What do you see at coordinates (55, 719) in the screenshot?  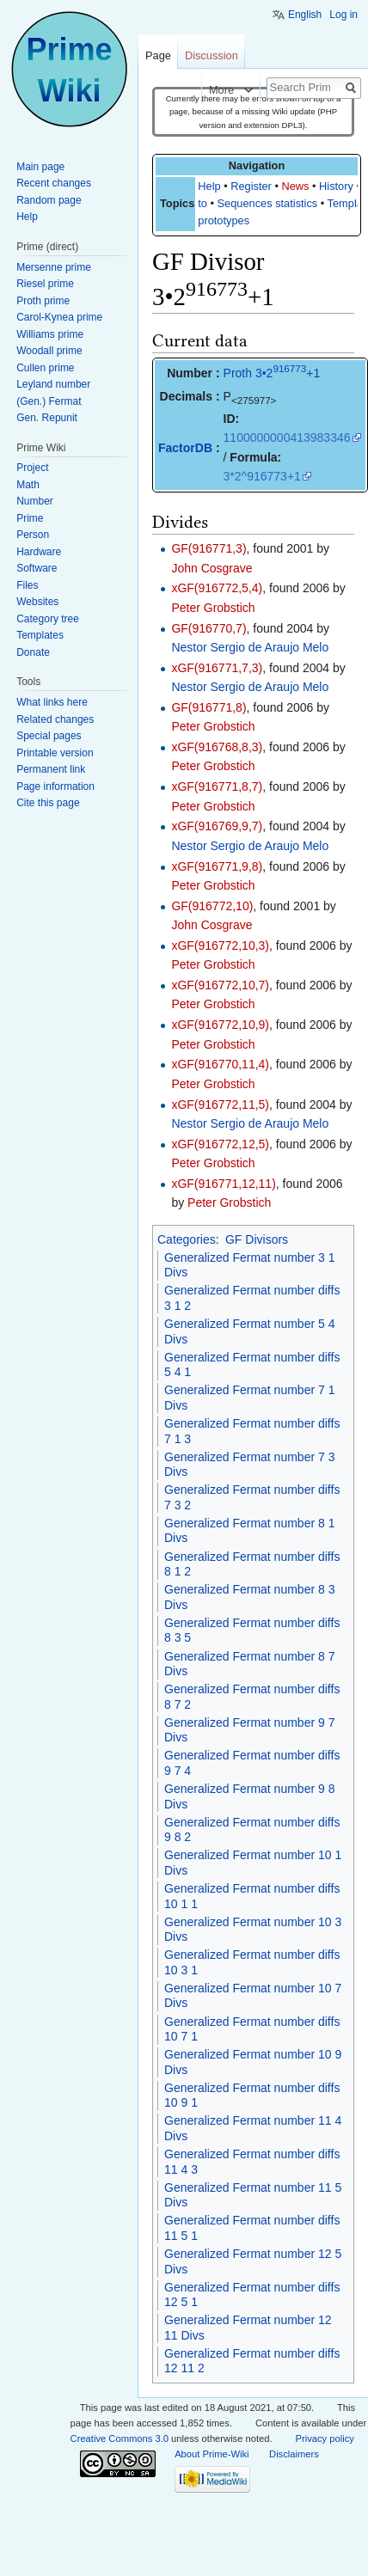 I see `Related changes` at bounding box center [55, 719].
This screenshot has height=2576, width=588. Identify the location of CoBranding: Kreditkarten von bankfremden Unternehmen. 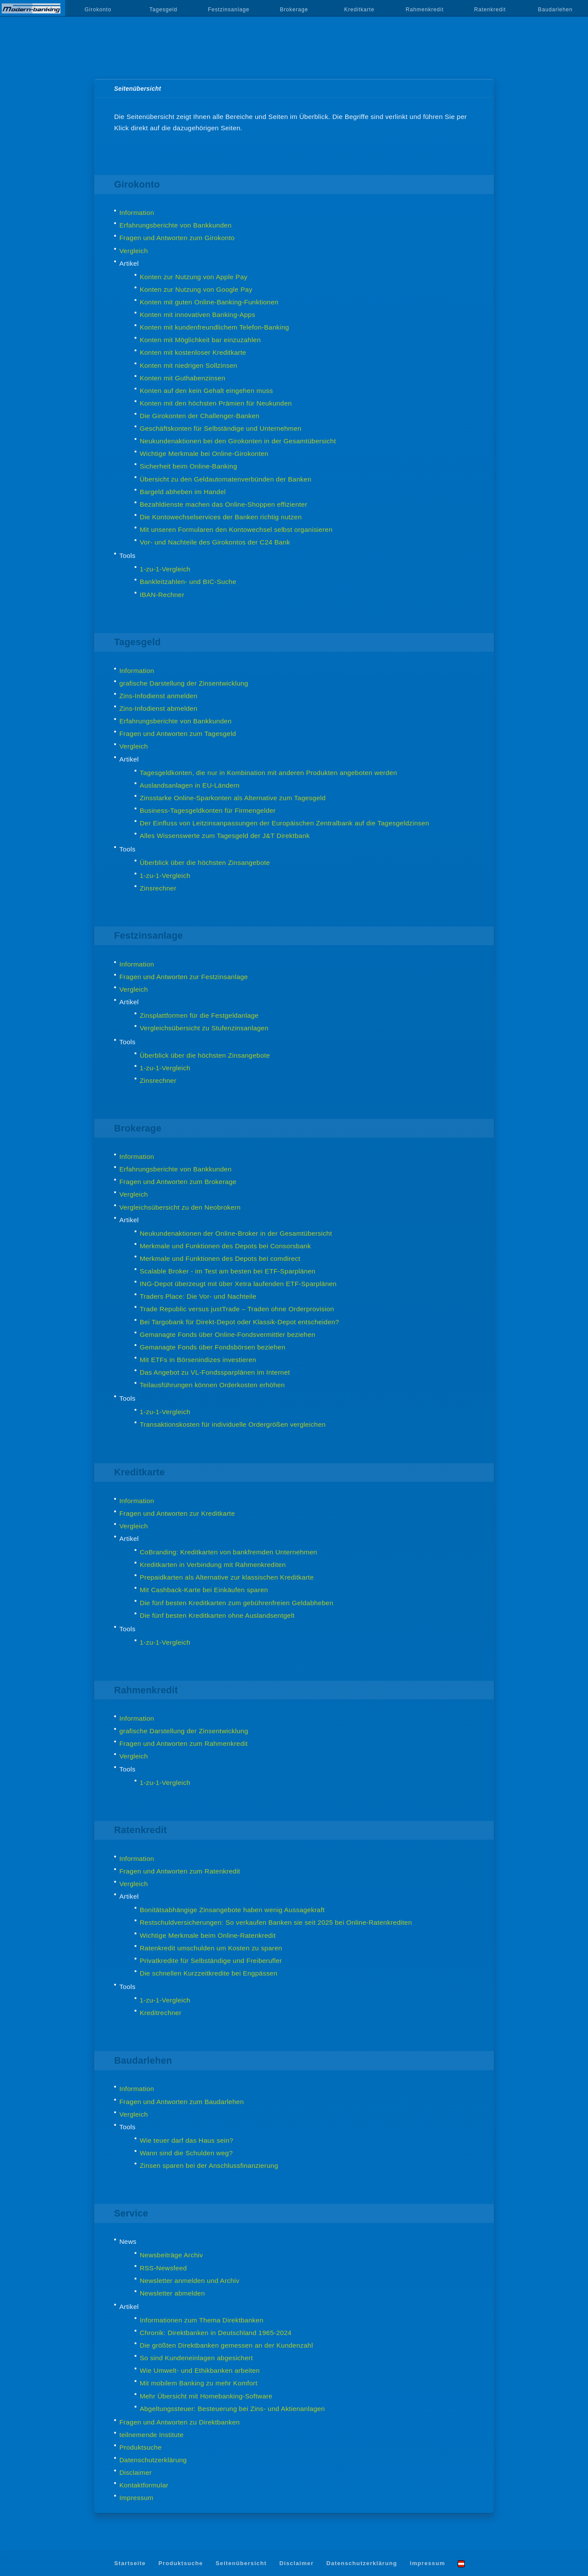
(228, 1552).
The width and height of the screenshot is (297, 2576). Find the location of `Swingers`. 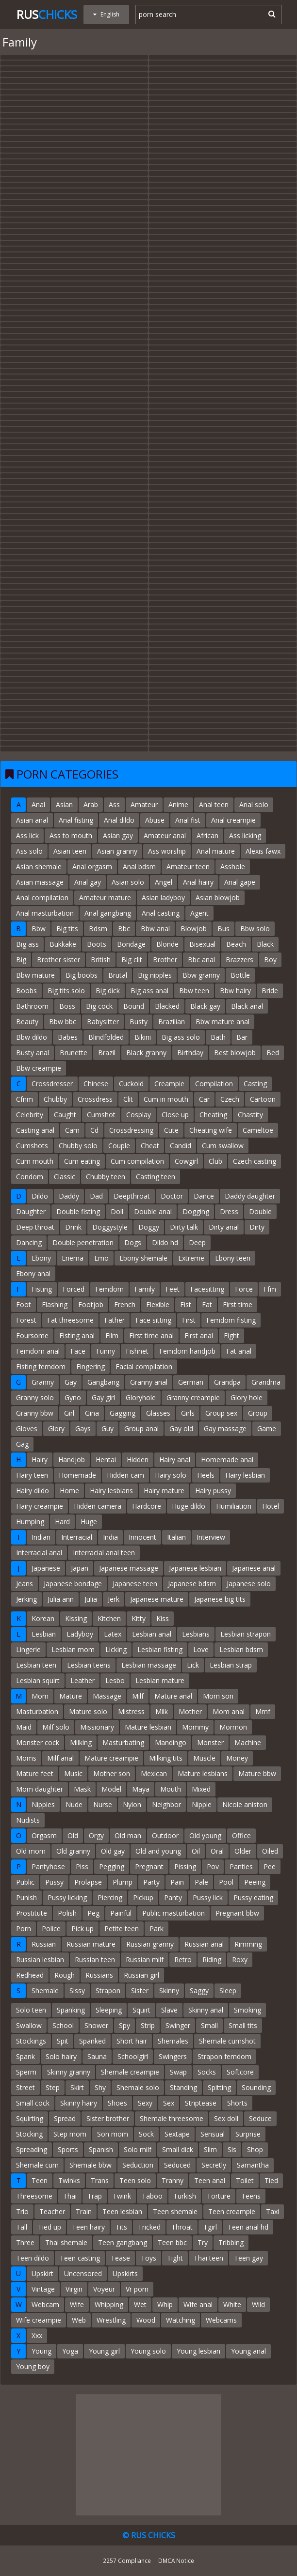

Swingers is located at coordinates (173, 2056).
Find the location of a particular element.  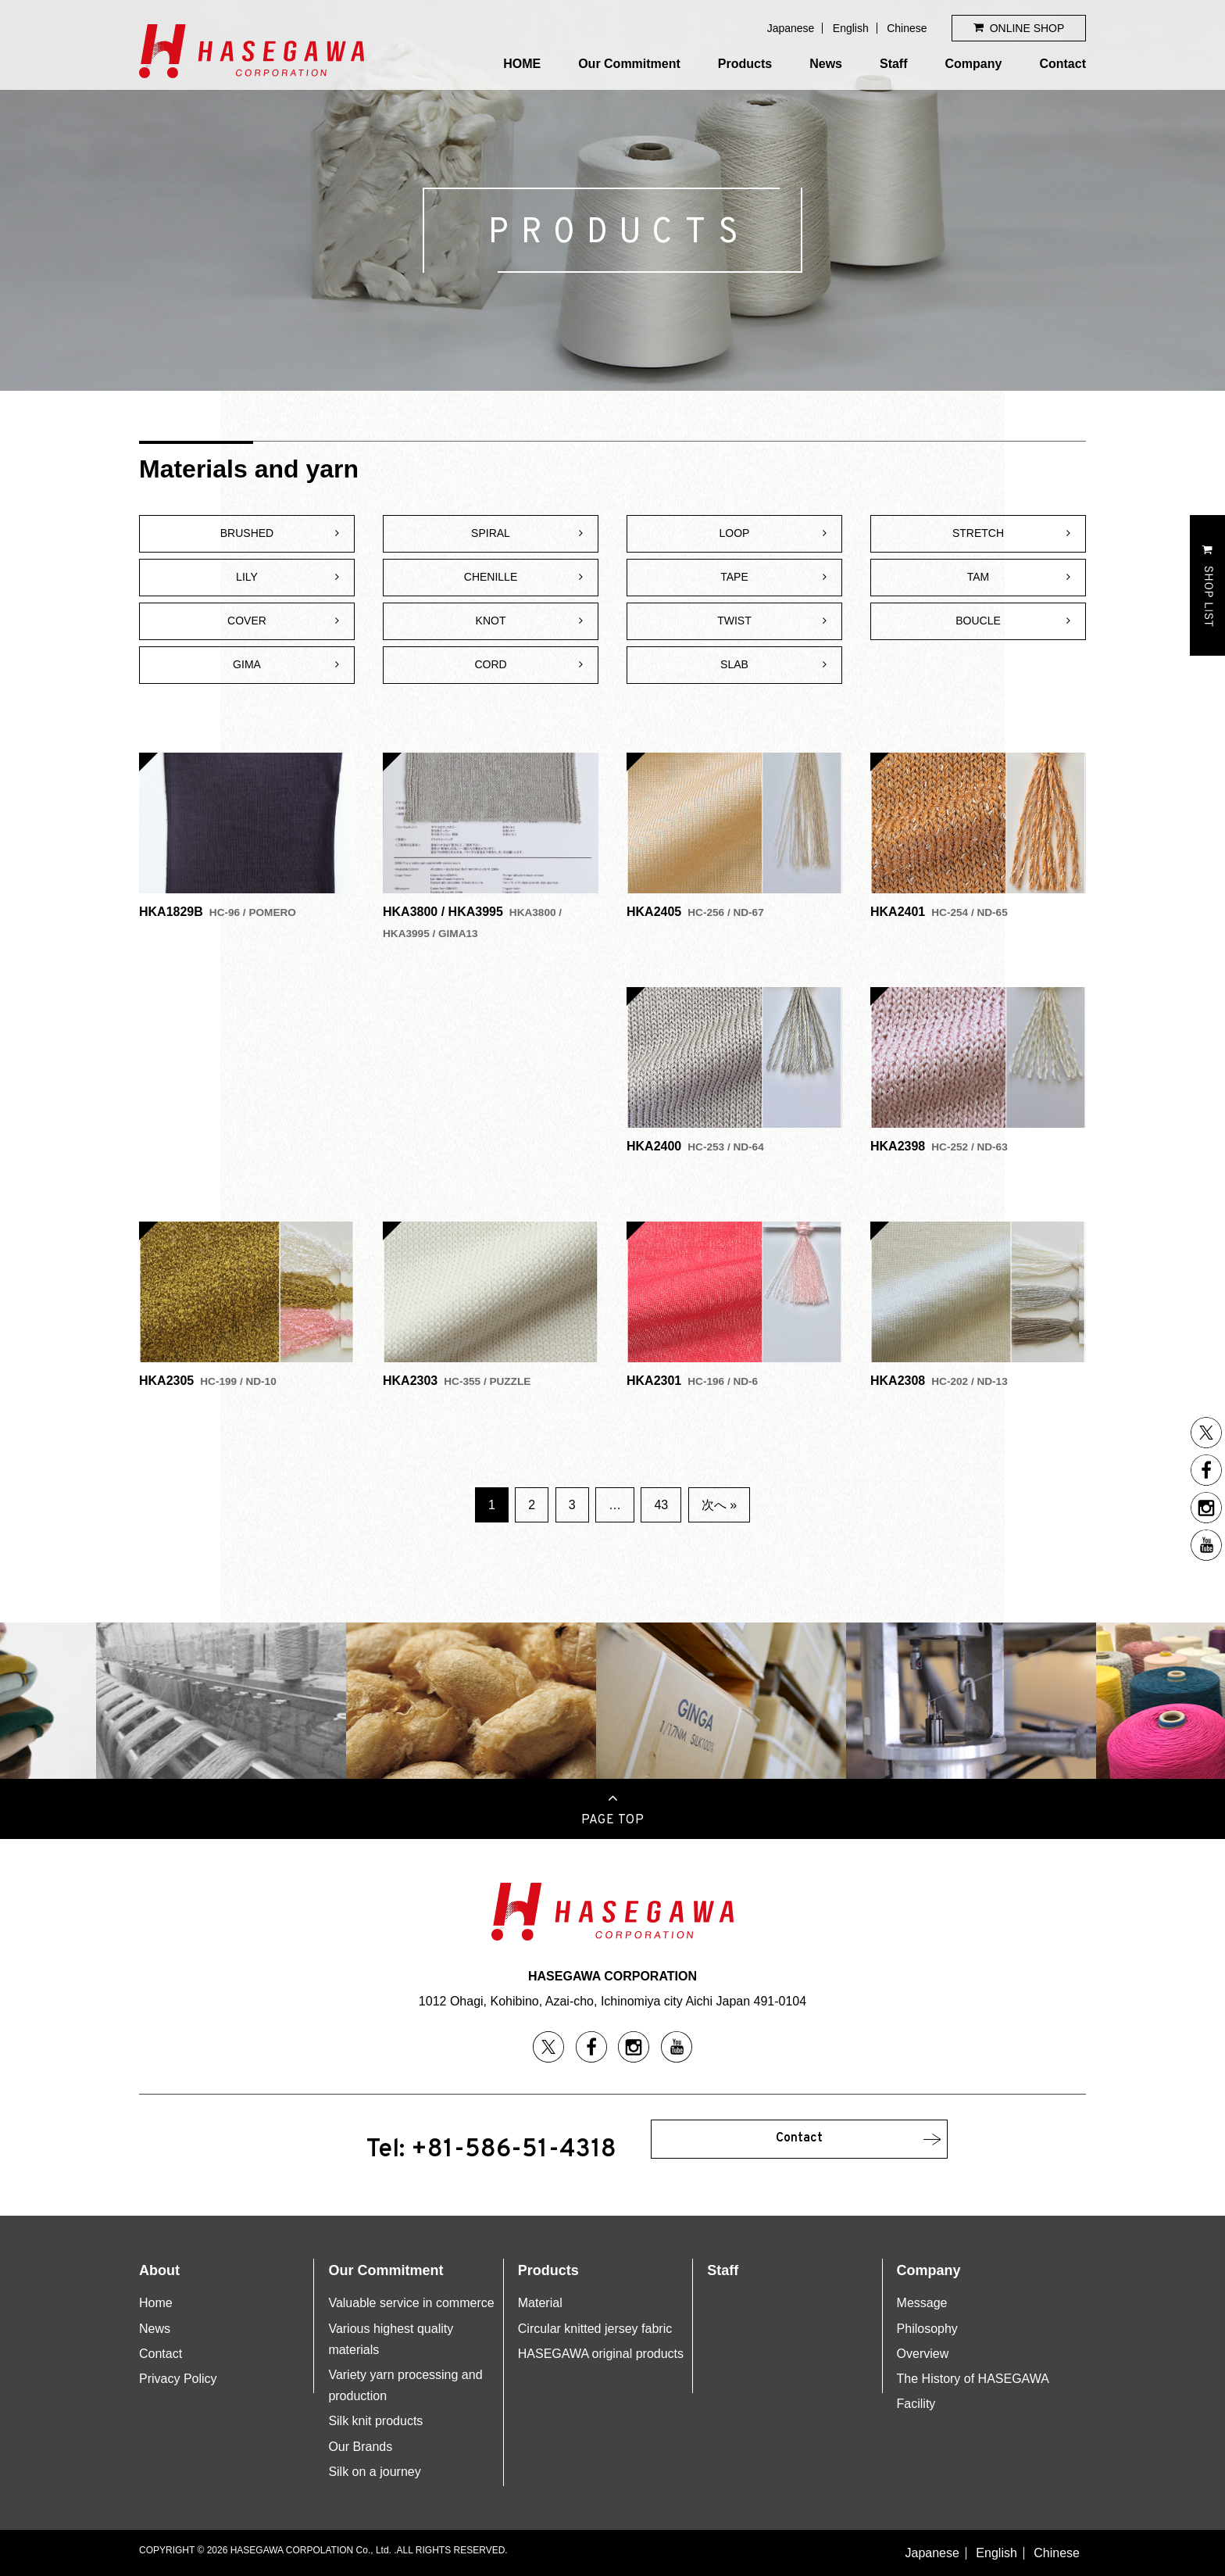

Our Commitment is located at coordinates (629, 63).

**Problem**
Please return the lines from the line with "This screenshot has" through the last line of the data, both included, exactly, and without pictures.

**Task answer**
This screenshot has height=2576, width=588. Identify the location of CoBranding: Kreditkarten von bankfremden Unternehmen. 
(228, 1552).
The width and height of the screenshot is (297, 2576). Find the location of `Swingers`. 

Swingers is located at coordinates (173, 2056).
Find the location of a particular element.  

Our Commitment is located at coordinates (629, 63).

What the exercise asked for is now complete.